Notwithstanding the harsh treatment sugar cane juice has undergone in its conversion into sugar and molasses, some of its life essential nutrients still survive, even in its most degraded (nutritionally speaking) fraction - blackstrap. With only 1/100th part of the anti-stiffness (Wulzen) factor of the original cane juice remaining in blackstrap, it still was found effective in resolving calcium deposits in the muscles and joints of guinea pigs, it was reported from the University of Oregon.

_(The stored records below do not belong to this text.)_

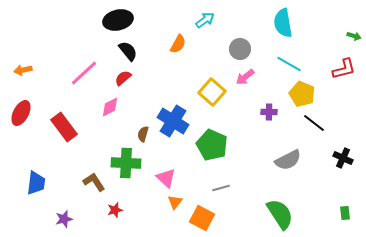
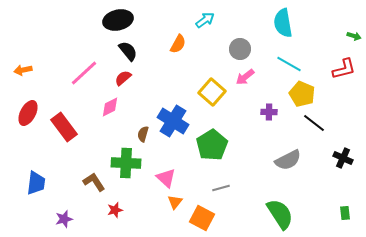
red ellipse: moved 7 px right
green pentagon: rotated 16 degrees clockwise
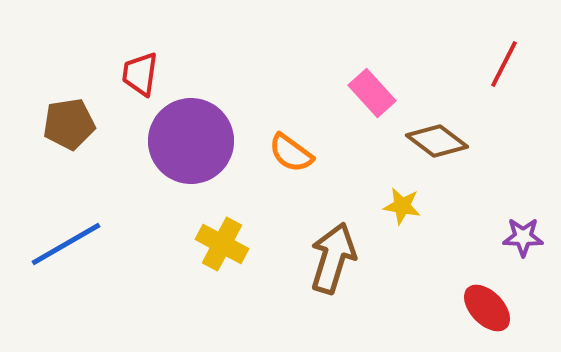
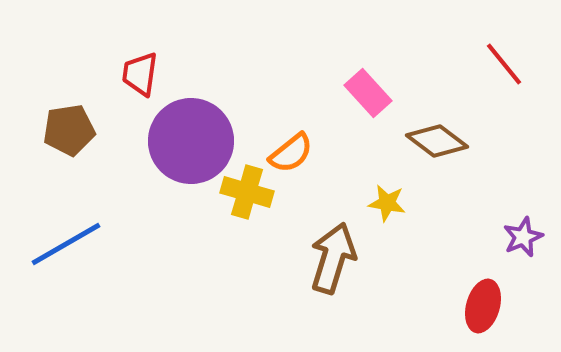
red line: rotated 66 degrees counterclockwise
pink rectangle: moved 4 px left
brown pentagon: moved 6 px down
orange semicircle: rotated 75 degrees counterclockwise
yellow star: moved 15 px left, 3 px up
purple star: rotated 24 degrees counterclockwise
yellow cross: moved 25 px right, 52 px up; rotated 12 degrees counterclockwise
red ellipse: moved 4 px left, 2 px up; rotated 60 degrees clockwise
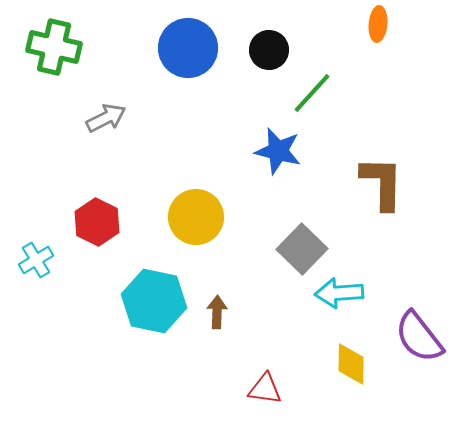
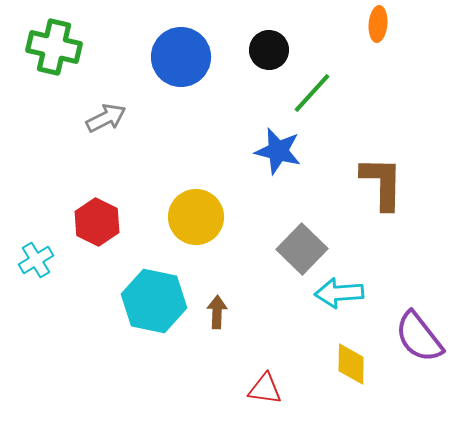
blue circle: moved 7 px left, 9 px down
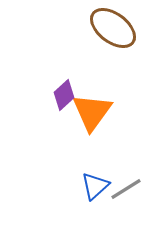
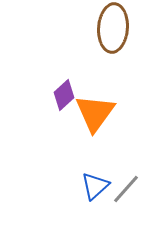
brown ellipse: rotated 57 degrees clockwise
orange triangle: moved 3 px right, 1 px down
gray line: rotated 16 degrees counterclockwise
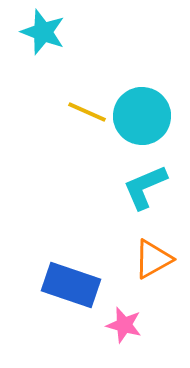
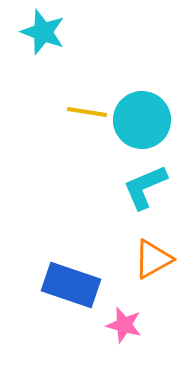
yellow line: rotated 15 degrees counterclockwise
cyan circle: moved 4 px down
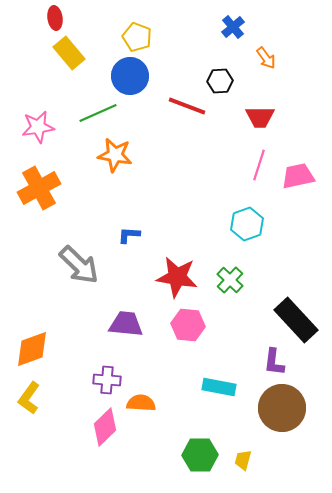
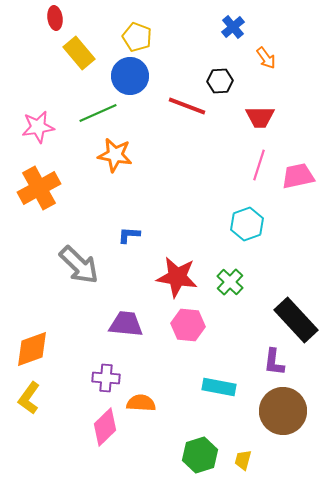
yellow rectangle: moved 10 px right
green cross: moved 2 px down
purple cross: moved 1 px left, 2 px up
brown circle: moved 1 px right, 3 px down
green hexagon: rotated 16 degrees counterclockwise
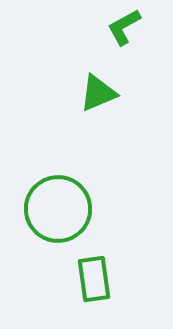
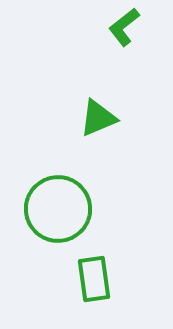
green L-shape: rotated 9 degrees counterclockwise
green triangle: moved 25 px down
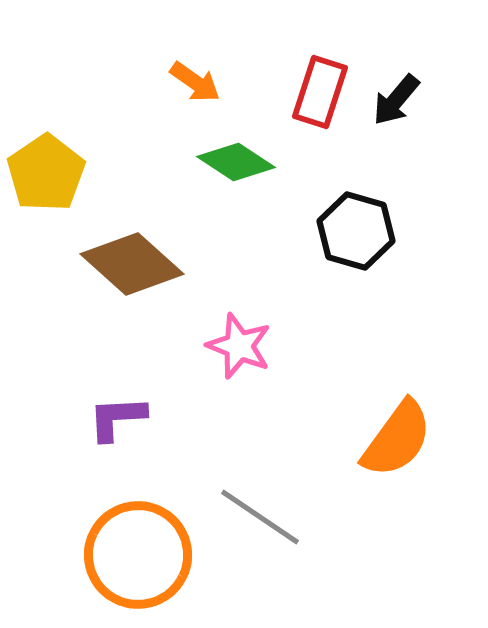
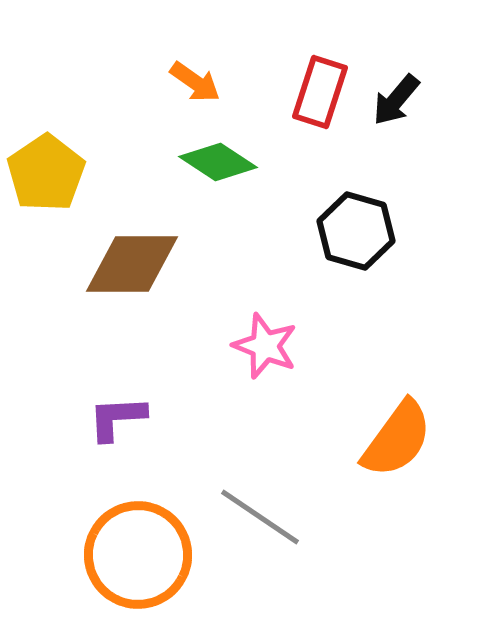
green diamond: moved 18 px left
brown diamond: rotated 42 degrees counterclockwise
pink star: moved 26 px right
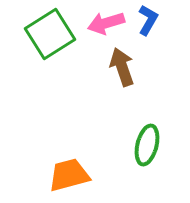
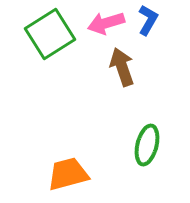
orange trapezoid: moved 1 px left, 1 px up
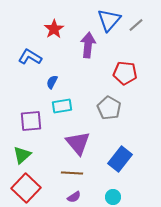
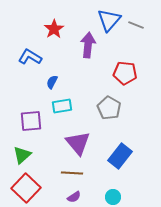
gray line: rotated 63 degrees clockwise
blue rectangle: moved 3 px up
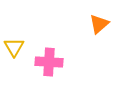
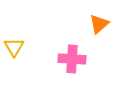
pink cross: moved 23 px right, 3 px up
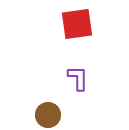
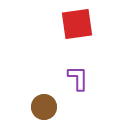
brown circle: moved 4 px left, 8 px up
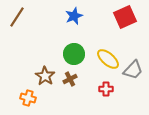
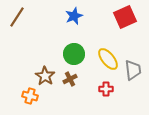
yellow ellipse: rotated 10 degrees clockwise
gray trapezoid: rotated 50 degrees counterclockwise
orange cross: moved 2 px right, 2 px up
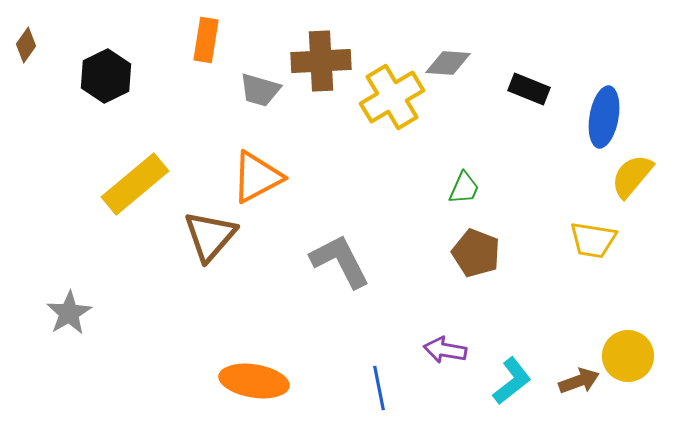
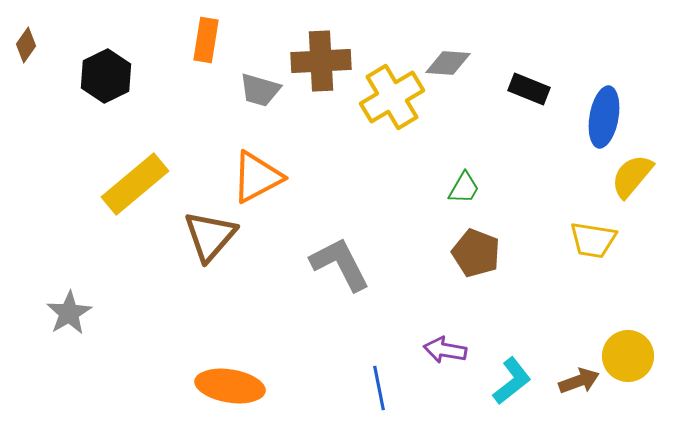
green trapezoid: rotated 6 degrees clockwise
gray L-shape: moved 3 px down
orange ellipse: moved 24 px left, 5 px down
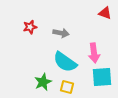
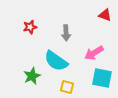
red triangle: moved 2 px down
gray arrow: moved 5 px right; rotated 77 degrees clockwise
pink arrow: rotated 66 degrees clockwise
cyan semicircle: moved 9 px left, 1 px up
cyan square: moved 1 px down; rotated 15 degrees clockwise
green star: moved 11 px left, 6 px up
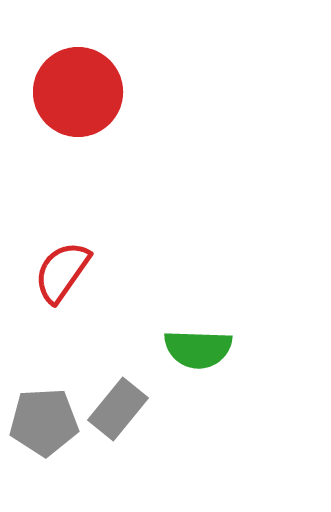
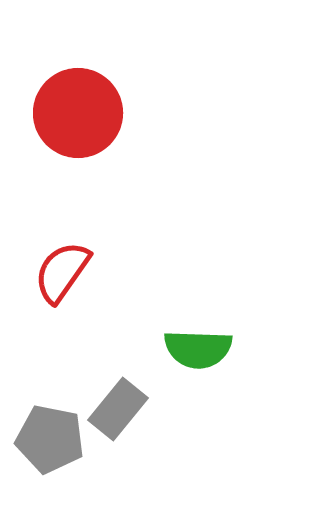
red circle: moved 21 px down
gray pentagon: moved 6 px right, 17 px down; rotated 14 degrees clockwise
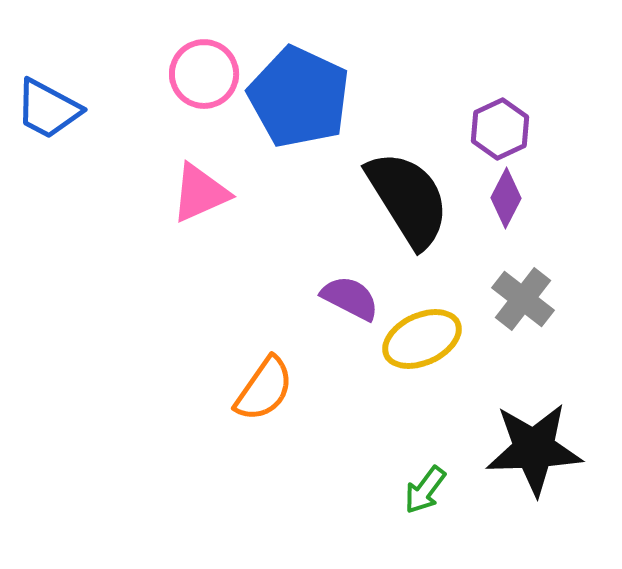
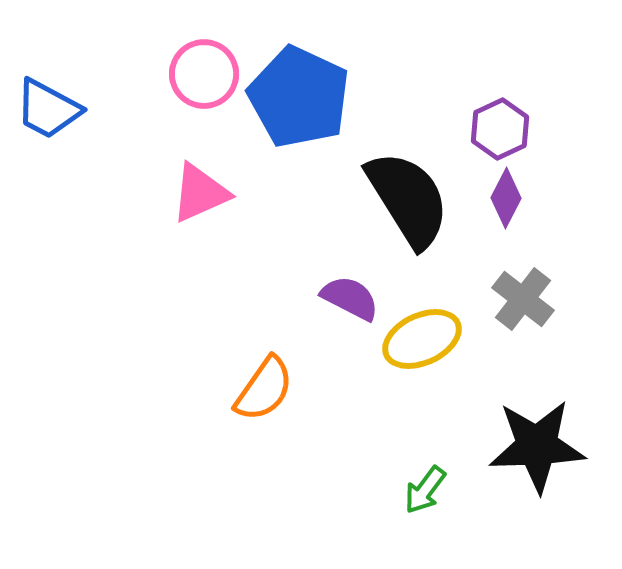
black star: moved 3 px right, 3 px up
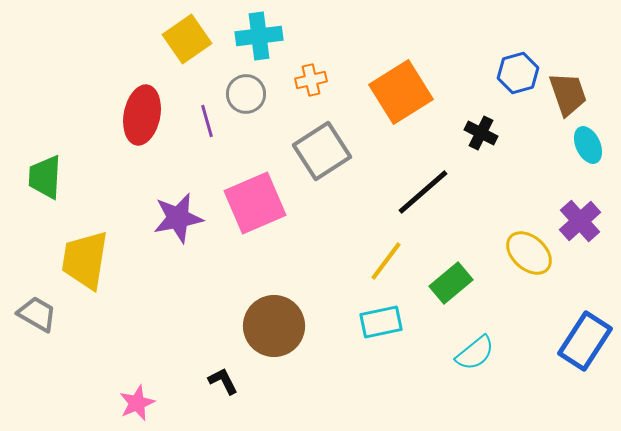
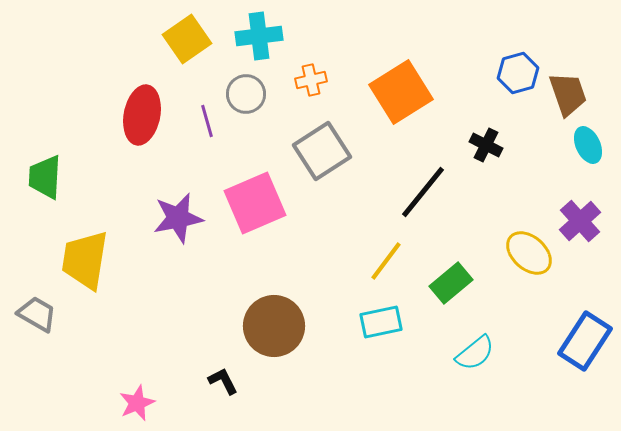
black cross: moved 5 px right, 12 px down
black line: rotated 10 degrees counterclockwise
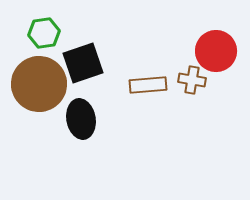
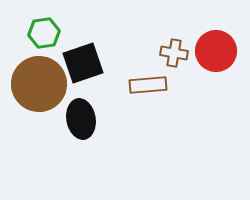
brown cross: moved 18 px left, 27 px up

Similarly, Shaw of the Harvard School of Dental Medicine found that it contains an unknown factor which inhibits tooth decay in rats-in fact, was the so. Originally used as a cattle feed and fertilizer during the early days of sugar manufacture, its rise to its present status as a health food has been spectacular.
Sugar cane juice and other grasses and greens are exceptionally rich in potassium. Potassium salts, says Dr. Hans Selye of Toronto, prevent coronary thrombosis in fact-susceptible rats under stress. They also prevent cancer, British Surgeon Dr. Forbes Ross reported some 50 years ago. He attributed the immunity of natives in the West Indies to cancer to the high potassium content of the sugar cane they chewed prodigiously.
It is significant that native peoples throughout the world whose diet consists of greens, grasses, unrefined grains, and other home-grown foods still enjoy an immunity to cancer, arthritis, polio, multiple sclerosis, muscular dystrophy, circulatory and other diseases which beset today's enlightened generation, although they are victims of age- old scourges which stem largely from lack of sanitation.
Said the famed nutritionist, the late Dr. Tom Spies, "Our chief medical adversary is a disturbance in the inner balance of the constituents of our tissues which are built from the air we breathe, the water we drink, and the food we eat."
If we remove the enzymes, vitamins, minerals, trace elements, etc., which are essential for life from our foodstuffs - as we have in the manufacture of sugar and wheat, corn and other grain products - and do not know how to put even a few of them together again so as to give the reconstituted foods those vital "properties beyond those ordinarily determined by an analysis," which spell the difference between health and disease, what can we expect?
Our big, fat, soft babies are developing into nervous, restless, aimless, empty youths with teeth ravaged by decay; then into ailing oldsters. Solution of the problem is obvious and simple, but not easy. Restoration of really green greens and old- fashioned sugar and sorghum canes syrups - pure, unadulterated and grown in fertile soil - to their time-honored place on the American dining table would make a contribution of the first magnitude to today's health, the writer believes.